Some companies provide web analytics tools and products for website owners to analyze consumer behavior on the Internet. Examples of such products include Google Analytics and web analytics products provided by Omniture. One technique used by some web analytics tools and products is to apply one or more JavaScript™ tags to each webpage within a particular website of interest, or alternatively, in a footer of various webpages within a website of interest. These tags signal a server to monitor consumer attributes while a consumer is visiting the website via an Internet browser or other similar viewing tool, such as what he or she clicks on, which webpages he or she navigates to, etc. The code typically monitors each visitor to the website by placing a cookie on each consumer's computer. Some or all of the monitored consumer behavior can be aggregated by respective IP (Internet Protocol) and URL (uniform resource locator) addresses to provide consumer usage statistics to the website's owner or host for some or all visitors to the website. The website owner may access the statistics and any associated reports through an Internet browser-based interface, e-mail based reports, private client consumer interface, or data feed to monitor activity on his or her website.

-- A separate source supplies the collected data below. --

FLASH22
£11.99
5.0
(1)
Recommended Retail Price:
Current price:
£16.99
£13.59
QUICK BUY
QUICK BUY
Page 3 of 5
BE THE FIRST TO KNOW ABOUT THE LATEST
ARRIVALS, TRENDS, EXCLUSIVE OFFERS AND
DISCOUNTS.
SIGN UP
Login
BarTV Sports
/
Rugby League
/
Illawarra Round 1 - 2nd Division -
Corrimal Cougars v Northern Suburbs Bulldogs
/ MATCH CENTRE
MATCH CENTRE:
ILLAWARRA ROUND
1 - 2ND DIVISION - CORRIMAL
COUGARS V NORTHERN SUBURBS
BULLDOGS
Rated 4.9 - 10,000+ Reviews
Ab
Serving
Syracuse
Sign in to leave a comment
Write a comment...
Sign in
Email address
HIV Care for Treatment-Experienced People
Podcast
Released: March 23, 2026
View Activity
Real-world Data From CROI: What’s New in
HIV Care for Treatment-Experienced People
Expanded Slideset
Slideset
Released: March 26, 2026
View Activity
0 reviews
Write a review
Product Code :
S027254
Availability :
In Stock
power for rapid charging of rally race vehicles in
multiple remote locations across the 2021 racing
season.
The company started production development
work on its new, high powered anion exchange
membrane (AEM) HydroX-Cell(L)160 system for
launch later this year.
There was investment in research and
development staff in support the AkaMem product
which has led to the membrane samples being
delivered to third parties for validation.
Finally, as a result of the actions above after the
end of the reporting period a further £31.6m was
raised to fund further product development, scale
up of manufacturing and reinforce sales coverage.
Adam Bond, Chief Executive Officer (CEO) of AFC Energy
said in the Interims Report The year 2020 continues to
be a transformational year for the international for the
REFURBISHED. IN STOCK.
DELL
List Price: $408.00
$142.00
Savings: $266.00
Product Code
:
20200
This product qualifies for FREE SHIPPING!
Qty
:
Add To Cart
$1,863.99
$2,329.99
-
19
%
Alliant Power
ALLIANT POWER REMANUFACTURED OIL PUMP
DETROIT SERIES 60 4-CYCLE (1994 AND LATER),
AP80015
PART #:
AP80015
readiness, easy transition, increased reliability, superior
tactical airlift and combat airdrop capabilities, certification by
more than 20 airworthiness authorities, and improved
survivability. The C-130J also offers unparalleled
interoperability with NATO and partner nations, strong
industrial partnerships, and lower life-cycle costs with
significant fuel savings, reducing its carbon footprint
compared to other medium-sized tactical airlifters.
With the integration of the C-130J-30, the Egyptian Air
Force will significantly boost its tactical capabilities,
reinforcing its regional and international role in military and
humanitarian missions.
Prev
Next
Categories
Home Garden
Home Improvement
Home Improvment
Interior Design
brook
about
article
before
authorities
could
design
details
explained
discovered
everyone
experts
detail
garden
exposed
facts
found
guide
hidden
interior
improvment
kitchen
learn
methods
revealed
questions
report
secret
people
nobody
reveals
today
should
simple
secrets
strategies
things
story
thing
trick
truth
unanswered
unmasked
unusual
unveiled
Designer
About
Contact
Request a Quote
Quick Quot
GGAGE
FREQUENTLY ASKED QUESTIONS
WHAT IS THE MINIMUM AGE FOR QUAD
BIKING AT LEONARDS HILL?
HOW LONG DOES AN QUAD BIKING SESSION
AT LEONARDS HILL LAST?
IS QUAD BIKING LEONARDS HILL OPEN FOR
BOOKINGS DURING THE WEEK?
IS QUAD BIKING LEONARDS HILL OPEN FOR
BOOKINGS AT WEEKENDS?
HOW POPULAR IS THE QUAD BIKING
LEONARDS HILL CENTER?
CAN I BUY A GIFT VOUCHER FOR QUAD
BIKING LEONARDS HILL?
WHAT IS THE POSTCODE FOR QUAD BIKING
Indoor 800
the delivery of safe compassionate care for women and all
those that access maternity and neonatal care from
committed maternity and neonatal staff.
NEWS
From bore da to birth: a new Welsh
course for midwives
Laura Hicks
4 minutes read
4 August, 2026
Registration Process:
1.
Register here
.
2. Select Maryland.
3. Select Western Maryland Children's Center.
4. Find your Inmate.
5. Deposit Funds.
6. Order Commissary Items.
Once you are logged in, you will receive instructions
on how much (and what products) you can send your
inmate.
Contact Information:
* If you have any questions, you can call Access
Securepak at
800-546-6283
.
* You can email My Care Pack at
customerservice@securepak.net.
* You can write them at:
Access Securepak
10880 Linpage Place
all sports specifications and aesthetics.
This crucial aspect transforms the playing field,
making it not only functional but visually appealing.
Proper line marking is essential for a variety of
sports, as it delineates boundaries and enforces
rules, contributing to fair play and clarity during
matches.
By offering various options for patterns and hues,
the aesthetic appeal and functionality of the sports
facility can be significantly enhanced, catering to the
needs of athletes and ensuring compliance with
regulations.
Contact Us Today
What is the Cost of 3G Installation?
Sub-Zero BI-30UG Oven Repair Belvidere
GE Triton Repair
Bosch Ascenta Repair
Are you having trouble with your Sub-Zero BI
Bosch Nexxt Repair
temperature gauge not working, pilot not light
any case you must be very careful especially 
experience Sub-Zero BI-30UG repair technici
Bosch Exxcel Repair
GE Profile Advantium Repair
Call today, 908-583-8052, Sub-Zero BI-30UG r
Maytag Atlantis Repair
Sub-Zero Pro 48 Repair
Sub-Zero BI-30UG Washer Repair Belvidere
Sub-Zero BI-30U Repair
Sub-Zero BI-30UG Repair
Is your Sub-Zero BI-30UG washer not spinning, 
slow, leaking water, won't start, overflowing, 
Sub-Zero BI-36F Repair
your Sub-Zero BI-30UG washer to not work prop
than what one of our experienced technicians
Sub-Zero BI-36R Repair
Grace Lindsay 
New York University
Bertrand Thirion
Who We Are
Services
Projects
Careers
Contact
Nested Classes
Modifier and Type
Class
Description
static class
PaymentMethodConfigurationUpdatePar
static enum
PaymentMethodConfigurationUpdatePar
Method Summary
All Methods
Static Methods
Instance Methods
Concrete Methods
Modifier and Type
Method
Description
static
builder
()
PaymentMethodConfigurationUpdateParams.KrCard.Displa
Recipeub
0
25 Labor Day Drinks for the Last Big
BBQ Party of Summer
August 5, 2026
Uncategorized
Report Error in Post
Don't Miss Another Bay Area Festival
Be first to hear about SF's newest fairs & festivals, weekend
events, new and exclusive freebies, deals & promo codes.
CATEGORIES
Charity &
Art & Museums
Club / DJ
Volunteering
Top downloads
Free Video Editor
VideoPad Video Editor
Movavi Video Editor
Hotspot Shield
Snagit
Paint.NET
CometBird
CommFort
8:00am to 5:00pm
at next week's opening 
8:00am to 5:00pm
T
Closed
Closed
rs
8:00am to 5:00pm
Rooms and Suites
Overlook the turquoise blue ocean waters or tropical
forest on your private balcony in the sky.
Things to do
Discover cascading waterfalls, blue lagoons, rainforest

Other companies offer industry-based consumer data for usage of the Internet. Examples of such companies include ComScore, Quantcast, Hitwise, Nielson Online, and Compete.com. Typically these companies measure consumer behavior by combining data from one or more Internet service providers (ISPs) with panel-type data, direct site measurement through a JavaScript tag, or data from one or more selected consumers who allow a company to track their behavior by way of an application program, which may be installed on their computer or operating in conjunction with their Internet browser, or by way of routing the data through a proxy. This data is then aggregated to offer consumer trend data at the site level, such as the number of visitors to automotive sites in a given period of time or the search terms consumers used to locate those automotive sites. Multiple sites can be grouped together into an industry category to look at overall traffic patterns to a specific industry; however these companies cannot aggregate and measure product level trend data across multiple sites beyond search term frequency. An example of this would be aggregating all web traffic to web content containing a specific car model for a given period of time, in addition to the search terms used to locate that specific car model (if a consumer used a search engine to find that specific webpage).
Additional companies such as Nielsen BuzzMetrics focus on mining the text on web pages from social networking sites such as MySpace, and other types of blogs, for the purposes of measuring consumer sentiment and the growth rate of content around a specific topic or keyword. These companies utilize different methods of natural language processing to identify topics or keywords within blog content. While this data can be aggregated to determine the ‘growth rate’ or ‘mention rate’ of specific keywords, current methods cannot determine the actual number of consumer visits to the blog web pages and social network web pages where those keywords were found.
Thus, conventional tools focus either on consumer demographics and website traffic statistics (at the site level), such as site rankings, or the growth rate and consumer sentiment around specific keywords, which in some instances may not be useful or particularly relevant measures of consumer interest in or demand for specific content.
Therefore, a need exists for systems and methods for identifying and measuring trends in consumer content demand within vertically associated websites and related content.